Но это ее не успокаивает. Начинается семейный спор, всегда болезненный и вредный. Наконец, матушка однажды заявляет решительно мужу:
– Если ты не изменишь жизни, то я уйду к родителям.
И вот к такому-то моменту мы обменялись с о. Александром письмами. Узнав, что я еду в Оптину, он описал все свое затруднение и попросил меня зайти непременно к о. Анатолию и спросить старческого совета его: как ему быть, Кого предпочесть – храм или жену.
Я и зашел в келию батюшки. Он принимал преимущественно мирских; а монахи шли к другому старцу – о. Нектарию.

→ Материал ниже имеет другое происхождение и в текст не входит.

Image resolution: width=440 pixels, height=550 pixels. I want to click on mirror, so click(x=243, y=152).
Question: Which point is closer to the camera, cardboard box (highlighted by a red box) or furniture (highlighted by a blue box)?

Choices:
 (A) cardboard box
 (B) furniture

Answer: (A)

В келии о. Анатолия было человек десять-пятнадцать посетителей. Среди них обратился с вопросом и я. Батюшка, выслушав с опущенными глазами историю моего товарища, стал сокрушенно качать головой.

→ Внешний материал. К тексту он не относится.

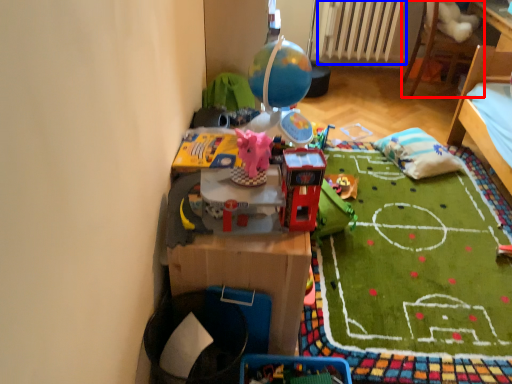 Question: Which of the following is the closest to the observer, furniture (highlighted by a red box) or radiator (highlighted by a blue box)?

Choices:
 (A) furniture
 (B) radiator

Answer: (A) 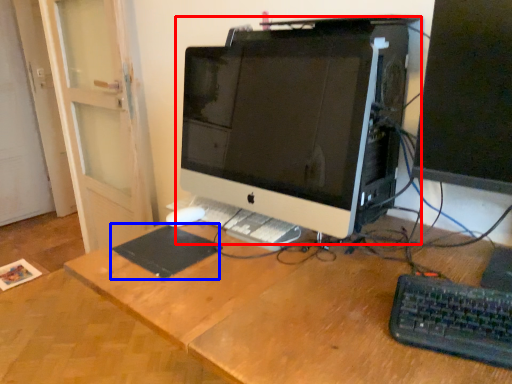 Question: Among these objects, which one is farthest to the camera, computer monitor (highlighted by a red box) or mousepad (highlighted by a blue box)?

– Ах, какая беда, беда-то какая! – Потом не колеблясь, заботливо начал говорить, чтобы батюшка в этом послушался матушки: – Иначе плохо будет, плохо!
И тут же припомнил мне случай из его духовной практики, как развалилась семья из-за подобной же причины. И припоминаю сейчас имя мужа: звали его Георгием.
– Конечно, – сказал о. Анатолий, – и храм строить – великое дело; но и мир семейный хранить – тоже святое Божие повеление. Муж должен, по апостолу Павлу, любить жену, как самого себя; и сравнил апостол жену с церковью (Ефес. 5, 25-33). Вот как высок брак! Нужно сочетать и храм, и семейный мир. Иначе Богу неугодно будет и строение храма. А хитрый враг-диавол под видом добра, хочет причинить зло: нужно разуметь нам козни его. Да, – вот так и отпишите, пусть приходит вовремя к обеду. Всему есть свое время. Так и отпишите!
А потом, немного подумав, добавил:
– А тут добро-то добро: строить храм-то. Но к нему тайно примешивается и тщеславие… Да, примешивается, примешивается: ему хочется поскорее кончить… людям понравиться… Так и отпишите…
Я так и отписал. И дело поправилось.
Во второе посещение я приехал ночью. Извозчик из Козельска подвез меня почему-то не к «черной» гостинице, а к "дворянской", где принимали почетных или богатых гостей. Я не стал возражать. Было уже около часу ночи, если не два. Нужно сказать, что в то время моей жизни мне сопутствовала Иверская икона Божией Матери. Бывало, одну отдам кому-нибудь – получу скоро другую, И я уже так скоро привык к сей святыне, что, куда-бы ни приезжал, искал сначала: а нет ли и здесь Иверской: Так было и тут. Вхожу в первую комнату, – в переднем углу висит икона Спасителя. Я жалею уже – не Иверская. Вхожу в спальню: и в углу – Иверская: слава Богу!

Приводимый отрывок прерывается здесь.